THE Brazil, Russia, India, China and South Africa (BRICS) Think Tanks Council (BTTC) has proposed a new platform to help solve renewable energy challenges.
BCCT said harmful banking regulations are restricting funding desperately needed for renewable energy projects hence its belief on an Energy Research Platform is the first step to ending the current funding predicament.
This was one of the critical talking points during the just-ended panel on Energy Research at the tenth BRICS Academic Forum held in Sandton, South Africa.
Professor Ari Sitas, Chairperson of the South African BTT, said the purpose of the platform would be to provide key information for strategic planning of activities of governmental structures, local authorities and enterprises of the BRICS countries.
This suggestion, along with a list of 19 other recommendations tabled during the forum, will be presented to BRICS leaders for their consideration.
Experts agreed the primary challenge in implementing renewable energy solutions, as forum delegates pointed out, is the leveraging of finances to implement green energy solutions.
Jaya Josie, from the South African delegation, said in order to limit temperature increases to 2°C, additional investment of between $780 billion and $2,3 trillion will be required by 2035.
The solution to this challenge lies with private capital, argued Aparajit Pandey from the Indian delegation.
He pointed out that currently there are $100 trillion of assets under management, available across the world.
With institutional investors seeing returns between 0,15 percent and 3,45 percent, returns have stagnated over the past decade.
“What’s more pension funds are facing a potential shortfall of $28 trillion,” Pandey said.
His sentiments come amid concern banking regulations restricted energy projects.
Banks, Pandey pointed out, are subject to international regulations such as the Basel Norms which affect how they lend money.
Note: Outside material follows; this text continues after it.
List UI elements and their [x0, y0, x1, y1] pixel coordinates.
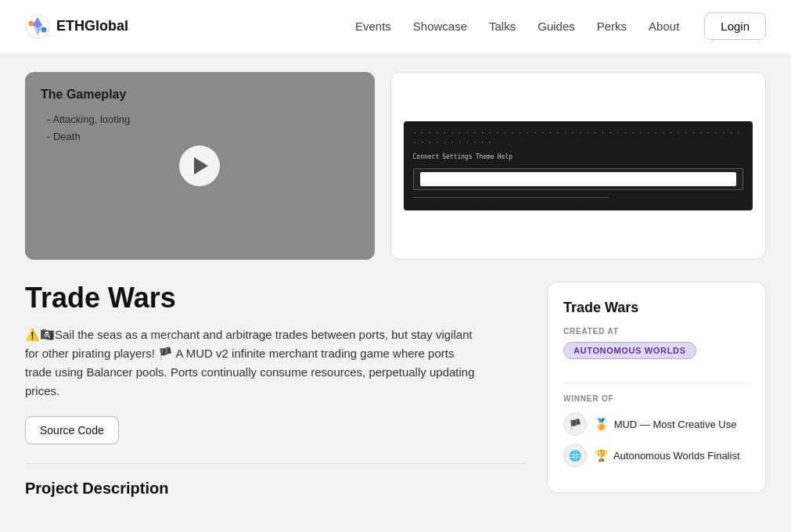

Basel III specifically actually makes lending for projects like renewable energy more difficult.
The reason for this, he said, is that certain projects – including those in certain geographies, those that are long-term in nature and those that use special purpose vehicles– are considered by the Basel laws to be more risky.
Pandey believes to circumvent these challenges, there is need to incorporate climate risk into the equation, thereby disincentivising banks to invest in projects that aren’t green.
Another option, he said, would be to formulate an alternative credit rating system.
Josie projected green bonds, which are tax-exempt and used to fund green projects, to play a key role in helping to fund climate projects.
“BRICS countries have already had considerable involvement in the green bond market,” he said.
He noted in 2017, China’s total of green bond issuances was $37,1 billion, while Brazilian and Indian-labelled green bonds accounted for $3,67 billion and $3,2 billion respectively.